◆ Task goal
The response is to be the full listing, set down exactly.

◆ Available records

────────

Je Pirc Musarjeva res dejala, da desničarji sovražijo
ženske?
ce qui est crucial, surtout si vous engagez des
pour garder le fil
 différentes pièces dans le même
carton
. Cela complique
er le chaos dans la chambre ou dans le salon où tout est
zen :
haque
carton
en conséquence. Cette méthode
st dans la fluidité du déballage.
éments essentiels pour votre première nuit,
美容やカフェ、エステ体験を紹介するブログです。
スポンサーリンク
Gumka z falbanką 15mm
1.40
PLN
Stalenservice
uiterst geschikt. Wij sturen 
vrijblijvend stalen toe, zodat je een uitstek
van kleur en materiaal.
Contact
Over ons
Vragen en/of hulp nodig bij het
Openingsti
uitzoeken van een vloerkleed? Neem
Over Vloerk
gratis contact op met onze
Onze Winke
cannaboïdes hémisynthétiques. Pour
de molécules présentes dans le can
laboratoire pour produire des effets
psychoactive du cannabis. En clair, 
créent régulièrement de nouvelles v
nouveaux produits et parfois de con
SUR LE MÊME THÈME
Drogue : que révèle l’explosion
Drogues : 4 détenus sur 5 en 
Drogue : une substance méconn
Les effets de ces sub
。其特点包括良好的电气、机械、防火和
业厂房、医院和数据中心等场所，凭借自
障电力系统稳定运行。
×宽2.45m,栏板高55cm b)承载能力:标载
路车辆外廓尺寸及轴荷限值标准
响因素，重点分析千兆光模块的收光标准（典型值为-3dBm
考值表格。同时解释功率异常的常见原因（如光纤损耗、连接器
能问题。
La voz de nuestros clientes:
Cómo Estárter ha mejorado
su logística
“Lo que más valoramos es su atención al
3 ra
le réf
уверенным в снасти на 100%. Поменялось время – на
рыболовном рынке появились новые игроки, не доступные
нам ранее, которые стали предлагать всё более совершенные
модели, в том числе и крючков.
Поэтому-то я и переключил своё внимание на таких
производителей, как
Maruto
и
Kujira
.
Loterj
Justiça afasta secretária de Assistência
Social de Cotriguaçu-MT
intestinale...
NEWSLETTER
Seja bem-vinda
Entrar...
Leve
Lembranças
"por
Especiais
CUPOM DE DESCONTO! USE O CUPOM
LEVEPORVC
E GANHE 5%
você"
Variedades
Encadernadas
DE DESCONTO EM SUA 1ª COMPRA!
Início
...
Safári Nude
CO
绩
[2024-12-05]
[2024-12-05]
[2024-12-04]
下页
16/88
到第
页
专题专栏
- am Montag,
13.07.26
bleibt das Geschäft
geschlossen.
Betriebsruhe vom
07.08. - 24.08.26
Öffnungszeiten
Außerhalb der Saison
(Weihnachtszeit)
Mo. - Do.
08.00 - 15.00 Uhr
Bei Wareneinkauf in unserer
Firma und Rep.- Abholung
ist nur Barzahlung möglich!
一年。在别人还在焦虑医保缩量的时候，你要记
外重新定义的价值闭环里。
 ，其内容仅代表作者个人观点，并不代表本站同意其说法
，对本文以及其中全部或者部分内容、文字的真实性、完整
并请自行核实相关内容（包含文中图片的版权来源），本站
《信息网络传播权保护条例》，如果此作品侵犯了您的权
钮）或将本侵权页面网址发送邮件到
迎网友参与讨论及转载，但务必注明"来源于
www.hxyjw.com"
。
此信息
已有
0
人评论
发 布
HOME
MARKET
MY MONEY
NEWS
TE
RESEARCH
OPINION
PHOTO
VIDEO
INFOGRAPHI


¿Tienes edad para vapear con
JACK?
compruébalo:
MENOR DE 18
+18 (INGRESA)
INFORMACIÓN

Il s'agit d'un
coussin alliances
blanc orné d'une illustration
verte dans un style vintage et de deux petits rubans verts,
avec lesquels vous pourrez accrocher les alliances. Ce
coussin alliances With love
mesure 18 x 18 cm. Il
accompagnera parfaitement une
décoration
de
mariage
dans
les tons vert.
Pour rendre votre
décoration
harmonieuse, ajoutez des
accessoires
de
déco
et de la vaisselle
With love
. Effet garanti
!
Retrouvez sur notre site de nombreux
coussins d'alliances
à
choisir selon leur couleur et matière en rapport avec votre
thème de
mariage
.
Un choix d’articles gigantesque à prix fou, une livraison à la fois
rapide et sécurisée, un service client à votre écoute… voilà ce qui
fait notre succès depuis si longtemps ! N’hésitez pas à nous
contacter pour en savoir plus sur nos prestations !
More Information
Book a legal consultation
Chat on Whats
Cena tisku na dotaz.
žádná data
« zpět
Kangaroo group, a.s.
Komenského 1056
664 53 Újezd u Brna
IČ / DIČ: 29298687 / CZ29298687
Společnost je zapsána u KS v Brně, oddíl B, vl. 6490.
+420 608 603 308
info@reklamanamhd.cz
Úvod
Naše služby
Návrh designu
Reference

────────

◆ Exercise output
Je Pirc Musarjeva res dejala, da desničarji sovražijo
ženske?
ce qui est crucial, surtout si vous engagez des
pour garder le fil
 différentes pièces dans le même
carton
. Cela complique
er le chaos dans la chambre ou dans le salon où tout est
zen :
haque
carton
en conséquence. Cette méthode
st dans la fluidité du déballage.
éments essentiels pour votre première nuit,
美容やカフェ、エステ体験を紹介するブログです。
スポンサーリンク
Gumka z falbanką 15mm
1.40
PLN
Stalenservice
uiterst geschikt. Wij sturen 
vrijblijvend stalen toe, zodat je een uitstek
van kleur en materiaal.
Contact
Over ons
Vragen en/of hulp nodig bij het
Openingsti
uitzoeken van een vloerkleed? Neem
Over Vloerk
gratis contact op met onze
Onze Winke
cannaboïdes hémisynthétiques. Pour
de molécules présentes dans le can
laboratoire pour produire des effets
psychoactive du cannabis. En clair, 
créent régulièrement de nouvelles v
nouveaux produits et parfois de con
SUR LE MÊME THÈME
Drogue : que révèle l’explosion
Drogues : 4 détenus sur 5 en 
Drogue : une substance méconn
Les effets de ces sub
。其特点包括良好的电气、机械、防火和
业厂房、医院和数据中心等场所，凭借自
障电力系统稳定运行。
×宽2.45m,栏板高55cm b)承载能力:标载
路车辆外廓尺寸及轴荷限值标准
响因素，重点分析千兆光模块的收光标准（典型值为-3dBm
考值表格。同时解释功率异常的常见原因（如光纤损耗、连接器
能问题。
La voz de nuestros clientes:
Cómo Estárter ha mejorado
su logística
“Lo que más valoramos es su atención al
3 ra
le réf
уверенным в снасти на 100%. Поменялось время – на
рыболовном рынке появились новые игроки, не доступные
нам ранее, которые стали предлагать всё более совершенные
модели, в том числе и крючков.
Поэтому-то я и переключил своё внимание на таких
производителей, как
Maruto
и
Kujira
.
Loterj
Justiça afasta secretária de Assistência
Social de Cotriguaçu-MT
intestinale...
NEWSLETTER
Seja bem-vinda
Entrar...
Leve
Lembranças
"por
Especiais
CUPOM DE DESCONTO! USE O CUPOM
LEVEPORVC
E GANHE 5%
você"
Variedades
Encadernadas
DE DESCONTO EM SUA 1ª COMPRA!
Início
...
Safári Nude
CO
绩
[2024-12-05]
[2024-12-05]
[2024-12-04]
下页
16/88
到第
页
专题专栏
- am Montag,
13.07.26
bleibt das Geschäft
geschlossen.
Betriebsruhe vom
07.08. - 24.08.26
Öffnungszeiten
Außerhalb der Saison
(Weihnachtszeit)
Mo. - Do.
08.00 - 15.00 Uhr
Bei Wareneinkauf in unserer
Firma und Rep.- Abholung
ist nur Barzahlung möglich!
一年。在别人还在焦虑医保缩量的时候，你要记
外重新定义的价值闭环里。
 ，其内容仅代表作者个人观点，并不代表本站同意其说法
，对本文以及其中全部或者部分内容、文字的真实性、完整
并请自行核实相关内容（包含文中图片的版权来源），本站
《信息网络传播权保护条例》，如果此作品侵犯了您的权
钮）或将本侵权页面网址发送邮件到
迎网友参与讨论及转载，但务必注明"来源于
www.hxyjw.com"
。
此信息
已有
0
人评论
发 布
HOME
MARKET
MY MONEY
NEWS
TE
RESEARCH
OPINION
PHOTO
VIDEO
INFOGRAPHI


¿Tienes edad para vapear con
JACK?
compruébalo:
MENOR DE 18
+18 (INGRESA)
INFORMACIÓN

Il s'agit d'un
coussin alliances
blanc orné d'une illustration
verte dans un style vintage et de deux petits rubans verts,
avec lesquels vous pourrez accrocher les alliances. Ce
coussin alliances With love
mesure 18 x 18 cm. Il
accompagnera parfaitement une
décoration
de
mariage
dans
les tons vert.
Pour rendre votre
décoration
harmonieuse, ajoutez des
accessoires
de
déco
et de la vaisselle
With love
. Effet garanti
!
Retrouvez sur notre site de nombreux
coussins d'alliances
à
choisir selon leur couleur et matière en rapport avec votre
thème de
mariage
.
Un choix d’articles gigantesque à prix fou, une livraison à la fois
rapide et sécurisée, un service client à votre écoute… voilà ce qui
fait notre succès depuis si longtemps ! N’hésitez pas à nous
contacter pour en savoir plus sur nos prestations !
More Information
Book a legal consultation
Chat on Whats
Cena tisku na dotaz.
žádná data
« zpět
Kangaroo group, a.s.
Komenského 1056
664 53 Újezd u Brna
IČ / DIČ: 29298687 / CZ29298687
Společnost je zapsána u KS v Brně, oddíl B, vl. 6490.
+420 608 603 308
info@reklamanamhd.cz
Úvod
Naše služby
Návrh designu
Reference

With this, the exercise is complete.